[Extracted entries Boundary: Start]

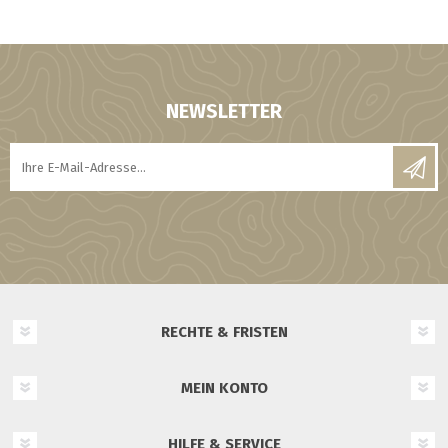
NEWSLETTER
RECHTE & FRISTEN
MEIN KONTO
HILFE & SERVICE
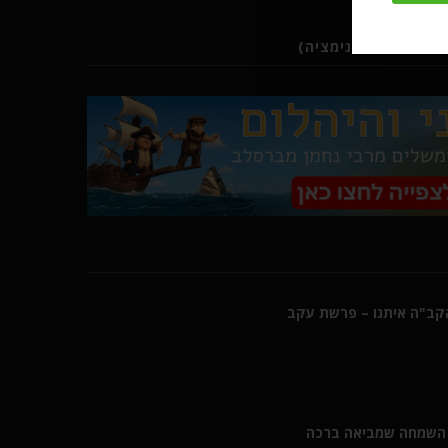
ב (סרטוני אנימציה)
הקב"ה איתנו – פרשת עקב
השמחה שמביאה ברכה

[Extracted entries Boundary: End]

Each record above goes into the copy word for word; the pictures do not.

● Answer for this exercise:
NEWSLETTER
RECHTE & FRISTEN
MEIN KONTO
HILFE & SERVICE
ב (סרטוני אנימציה)
הקב"ה איתנו – פרשת עקב
השמחה שמביאה ברכה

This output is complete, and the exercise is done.